I have many accounts with just low dollars kept for activity requirements.

But that is the technicality. It would be harder to enforce it than simply signing whatever form they want. But also, try another call, and to a higher up, the CSR with whom you spoke doesn't necessarily know what they are talking about, even a branch manager doesn't necesarily know. And they can mail you that form, or e-mail it over.
Did they say they had mailed it and it was returned?
blazer9, re the 1099 for under $10.00. Yes, you are right, they do not have to report that, to you or the IRS. You are supposed to report it on your 1040 anyway, but no one knows, in particular the IRS, so I'm sure few people do that. But if they send one, I figure you better report it on your tax form.
I got one a couple years ago from a CU I'm in showing total interest for the year was 32¢! Oh, for god's sake, but because they sent the 1099, I reported it on my 1040. It cost them more in postage to send that than it amounted to!
his past year, I got around $4 in interest from the IRS, but no 1099. Now, the IRS already knows they paid that, I figure I better list it on my 1040 that I file in about a month, even with no 1099. I'm presuming the IRS is not required to send a 1099 form, but they still expect that to be reported on my 1040.
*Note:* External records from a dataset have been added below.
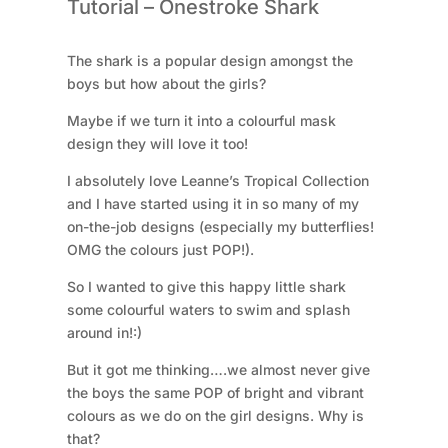
Tutorial – Onestroke Shark
antal
The shark is a popular design amongst the
boys but how about the girls?
Maybe if we turn it into a colourful mask
design they will love it too!
I absolutely love Leanne’s Tropical Collection
and I have started using it in so many of my
on-the-job designs (especially my butterflies!
OMG the colours just POP!).
So I wanted to give this happy little shark
some colourful waters to swim and splash
around in!:)
But it got me thinking….we almost never give
the boys the same POP of bright and vibrant
colours as we do on the girl designs. Why is
that?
I've never looked into it, so I don't claim to know whether those institutions are violating some law or regulation. I tend to doubt it, but I don't actually know.
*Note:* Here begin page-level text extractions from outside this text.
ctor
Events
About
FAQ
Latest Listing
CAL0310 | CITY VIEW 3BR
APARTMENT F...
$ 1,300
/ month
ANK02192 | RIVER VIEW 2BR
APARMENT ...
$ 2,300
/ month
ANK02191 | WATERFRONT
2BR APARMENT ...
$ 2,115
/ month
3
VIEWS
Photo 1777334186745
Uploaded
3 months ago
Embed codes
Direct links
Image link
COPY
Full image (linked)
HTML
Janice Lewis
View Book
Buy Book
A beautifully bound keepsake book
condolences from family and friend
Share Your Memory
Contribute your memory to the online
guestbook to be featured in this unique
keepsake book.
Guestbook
Why does jroman24 have to fill out a form and apparently in person?! That's nonsense.
Choice, I fully undestand the burden that change in the 1099 imposes. Still, you must file that income and pay tax on it. IRS generally waits at least two years after the filing to do audits. If they see you did not file some income, you might get an audit -- although they might give you a break because they will see your 1099 was changed - - but they will still send you a bill, and add interest due on it between the due date of that tax year and when they bill you. You don't want to have to deal with an audit, even if you do everything perfectly, it is a monstrous thing to go through, digging out all kinds of backup paperwork and bookkeeping.
I had a change from a mutual fund in early March one year, and I had to completely re-do my taxes because of that.


Another area of concern I have found is what has occurred to me each of the past 2 years. Receiving a 1099-INT for my traditional IRA. Took a lot of work to get those corrected in both instances. Good luck!